### Brief
Using the entries below, write out the line with "is (871, 2305).", the line with "This screenshot has height=720, width=1440.", and every line in between, exactly as each is written.

### Information provided
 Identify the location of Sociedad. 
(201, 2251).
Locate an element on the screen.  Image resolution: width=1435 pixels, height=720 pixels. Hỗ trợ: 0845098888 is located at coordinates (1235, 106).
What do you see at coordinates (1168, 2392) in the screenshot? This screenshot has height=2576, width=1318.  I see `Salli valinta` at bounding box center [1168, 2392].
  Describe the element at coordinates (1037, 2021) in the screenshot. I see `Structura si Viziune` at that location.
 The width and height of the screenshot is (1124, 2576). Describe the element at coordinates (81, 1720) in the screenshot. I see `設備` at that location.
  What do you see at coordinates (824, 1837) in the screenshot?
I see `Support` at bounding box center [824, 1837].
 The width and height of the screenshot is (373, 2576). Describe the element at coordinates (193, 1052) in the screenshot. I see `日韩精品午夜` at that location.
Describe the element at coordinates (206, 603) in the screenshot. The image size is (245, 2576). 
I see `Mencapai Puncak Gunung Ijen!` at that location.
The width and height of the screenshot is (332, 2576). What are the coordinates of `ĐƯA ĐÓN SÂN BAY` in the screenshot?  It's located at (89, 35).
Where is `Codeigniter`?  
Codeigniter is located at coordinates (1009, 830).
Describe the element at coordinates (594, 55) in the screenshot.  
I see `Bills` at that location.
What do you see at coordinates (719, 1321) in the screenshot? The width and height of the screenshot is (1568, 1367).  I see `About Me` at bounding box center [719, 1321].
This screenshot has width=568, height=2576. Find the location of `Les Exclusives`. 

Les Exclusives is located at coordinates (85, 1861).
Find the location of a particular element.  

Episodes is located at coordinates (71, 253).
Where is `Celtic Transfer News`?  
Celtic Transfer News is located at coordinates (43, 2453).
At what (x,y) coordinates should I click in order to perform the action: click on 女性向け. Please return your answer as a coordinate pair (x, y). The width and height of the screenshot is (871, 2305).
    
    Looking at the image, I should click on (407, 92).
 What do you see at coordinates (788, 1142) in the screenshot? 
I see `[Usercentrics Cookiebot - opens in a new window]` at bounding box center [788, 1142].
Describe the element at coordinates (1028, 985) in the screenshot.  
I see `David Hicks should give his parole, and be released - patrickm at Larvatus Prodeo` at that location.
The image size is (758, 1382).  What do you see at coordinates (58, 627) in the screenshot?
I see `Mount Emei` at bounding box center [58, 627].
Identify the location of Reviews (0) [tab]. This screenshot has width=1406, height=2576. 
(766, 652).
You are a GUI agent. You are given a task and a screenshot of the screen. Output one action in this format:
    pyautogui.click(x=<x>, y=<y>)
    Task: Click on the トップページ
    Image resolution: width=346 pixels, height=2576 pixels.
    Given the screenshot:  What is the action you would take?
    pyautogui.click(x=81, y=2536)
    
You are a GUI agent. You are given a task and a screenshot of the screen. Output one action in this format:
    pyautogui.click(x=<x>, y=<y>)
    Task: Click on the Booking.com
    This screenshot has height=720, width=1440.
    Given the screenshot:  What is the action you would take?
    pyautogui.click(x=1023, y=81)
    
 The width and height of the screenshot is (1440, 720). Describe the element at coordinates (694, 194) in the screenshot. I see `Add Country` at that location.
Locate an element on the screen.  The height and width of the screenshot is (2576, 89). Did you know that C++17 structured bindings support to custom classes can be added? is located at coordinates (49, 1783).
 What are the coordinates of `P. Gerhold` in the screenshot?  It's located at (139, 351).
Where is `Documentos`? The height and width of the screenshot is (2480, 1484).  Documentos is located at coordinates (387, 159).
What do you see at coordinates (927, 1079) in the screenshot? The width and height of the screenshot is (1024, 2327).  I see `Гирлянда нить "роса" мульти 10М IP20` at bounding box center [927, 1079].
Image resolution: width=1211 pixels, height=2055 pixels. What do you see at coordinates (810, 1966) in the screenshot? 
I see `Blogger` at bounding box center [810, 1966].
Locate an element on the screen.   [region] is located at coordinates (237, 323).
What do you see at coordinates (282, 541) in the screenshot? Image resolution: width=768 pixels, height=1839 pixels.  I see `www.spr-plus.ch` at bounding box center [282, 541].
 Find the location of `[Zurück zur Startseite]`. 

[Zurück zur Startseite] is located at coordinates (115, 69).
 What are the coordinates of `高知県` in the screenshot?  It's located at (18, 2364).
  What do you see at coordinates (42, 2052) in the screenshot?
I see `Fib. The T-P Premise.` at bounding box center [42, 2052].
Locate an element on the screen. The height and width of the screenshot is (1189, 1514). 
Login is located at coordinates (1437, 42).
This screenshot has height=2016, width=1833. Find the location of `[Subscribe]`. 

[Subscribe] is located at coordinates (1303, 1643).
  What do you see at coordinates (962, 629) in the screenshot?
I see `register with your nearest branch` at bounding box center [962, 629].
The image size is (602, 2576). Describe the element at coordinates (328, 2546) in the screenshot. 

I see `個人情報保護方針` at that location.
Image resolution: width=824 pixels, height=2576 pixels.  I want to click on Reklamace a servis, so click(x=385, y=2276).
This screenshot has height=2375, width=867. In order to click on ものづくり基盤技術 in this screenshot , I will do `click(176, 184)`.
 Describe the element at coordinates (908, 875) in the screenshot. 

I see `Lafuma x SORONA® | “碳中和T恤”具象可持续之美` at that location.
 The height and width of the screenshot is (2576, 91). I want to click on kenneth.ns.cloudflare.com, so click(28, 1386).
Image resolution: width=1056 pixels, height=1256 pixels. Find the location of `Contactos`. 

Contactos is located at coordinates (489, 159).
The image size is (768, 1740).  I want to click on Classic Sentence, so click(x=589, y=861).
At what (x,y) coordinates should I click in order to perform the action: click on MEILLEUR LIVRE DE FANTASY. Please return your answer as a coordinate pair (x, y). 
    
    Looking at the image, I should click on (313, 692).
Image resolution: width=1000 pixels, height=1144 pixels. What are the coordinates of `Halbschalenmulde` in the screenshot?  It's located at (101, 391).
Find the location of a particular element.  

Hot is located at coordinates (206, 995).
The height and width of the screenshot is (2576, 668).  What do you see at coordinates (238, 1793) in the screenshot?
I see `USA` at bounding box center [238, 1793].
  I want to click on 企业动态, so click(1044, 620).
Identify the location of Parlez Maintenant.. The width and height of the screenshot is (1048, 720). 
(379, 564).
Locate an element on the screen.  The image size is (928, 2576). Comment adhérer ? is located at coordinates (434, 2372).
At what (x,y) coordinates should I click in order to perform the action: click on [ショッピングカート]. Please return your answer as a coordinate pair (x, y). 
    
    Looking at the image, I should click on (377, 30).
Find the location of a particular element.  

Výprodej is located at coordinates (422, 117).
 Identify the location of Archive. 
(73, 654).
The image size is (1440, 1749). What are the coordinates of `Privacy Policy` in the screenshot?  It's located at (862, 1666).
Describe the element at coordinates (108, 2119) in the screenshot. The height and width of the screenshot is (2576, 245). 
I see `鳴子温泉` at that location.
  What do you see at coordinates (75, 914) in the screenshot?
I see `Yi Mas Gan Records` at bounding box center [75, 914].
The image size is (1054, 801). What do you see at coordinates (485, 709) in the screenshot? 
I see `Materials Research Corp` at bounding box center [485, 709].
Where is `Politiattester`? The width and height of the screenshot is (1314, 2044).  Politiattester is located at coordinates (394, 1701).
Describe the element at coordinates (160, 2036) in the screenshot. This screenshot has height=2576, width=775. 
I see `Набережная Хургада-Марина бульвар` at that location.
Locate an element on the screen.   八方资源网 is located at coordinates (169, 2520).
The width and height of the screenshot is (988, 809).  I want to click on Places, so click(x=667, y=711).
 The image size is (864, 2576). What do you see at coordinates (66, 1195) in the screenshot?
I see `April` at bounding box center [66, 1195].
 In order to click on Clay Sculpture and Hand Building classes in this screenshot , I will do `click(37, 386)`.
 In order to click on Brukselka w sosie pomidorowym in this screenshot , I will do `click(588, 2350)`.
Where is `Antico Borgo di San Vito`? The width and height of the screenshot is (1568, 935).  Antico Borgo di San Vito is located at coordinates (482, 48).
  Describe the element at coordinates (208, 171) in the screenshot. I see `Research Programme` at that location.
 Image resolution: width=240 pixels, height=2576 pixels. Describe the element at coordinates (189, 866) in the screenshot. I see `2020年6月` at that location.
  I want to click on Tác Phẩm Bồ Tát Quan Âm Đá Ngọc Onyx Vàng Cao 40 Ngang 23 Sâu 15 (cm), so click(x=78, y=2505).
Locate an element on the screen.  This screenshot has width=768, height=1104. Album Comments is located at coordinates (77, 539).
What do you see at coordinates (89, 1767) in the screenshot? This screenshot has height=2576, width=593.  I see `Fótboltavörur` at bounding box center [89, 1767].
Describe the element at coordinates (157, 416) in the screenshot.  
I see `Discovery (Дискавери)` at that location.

### Solution to this problem
At what (x,y) coordinates should I click in order to perform the action: click on 女性向け. Please return your answer as a coordinate pair (x, y). The width and height of the screenshot is (871, 2305).
    
    Looking at the image, I should click on (407, 92).
 What do you see at coordinates (788, 1142) in the screenshot? 
I see `[Usercentrics Cookiebot - opens in a new window]` at bounding box center [788, 1142].
Describe the element at coordinates (1028, 985) in the screenshot.  
I see `David Hicks should give his parole, and be released - patrickm at Larvatus Prodeo` at that location.
The image size is (758, 1382).  What do you see at coordinates (58, 627) in the screenshot?
I see `Mount Emei` at bounding box center [58, 627].
Identify the location of Reviews (0) [tab]. This screenshot has width=1406, height=2576. 
(766, 652).
You are a GUI agent. You are given a task and a screenshot of the screen. Output one action in this format:
    pyautogui.click(x=<x>, y=<y>)
    Task: Click on the トップページ
    Image resolution: width=346 pixels, height=2576 pixels.
    Given the screenshot:  What is the action you would take?
    pyautogui.click(x=81, y=2536)
    
You are a GUI agent. You are given a task and a screenshot of the screen. Output one action in this format:
    pyautogui.click(x=<x>, y=<y>)
    Task: Click on the Booking.com
    This screenshot has height=720, width=1440.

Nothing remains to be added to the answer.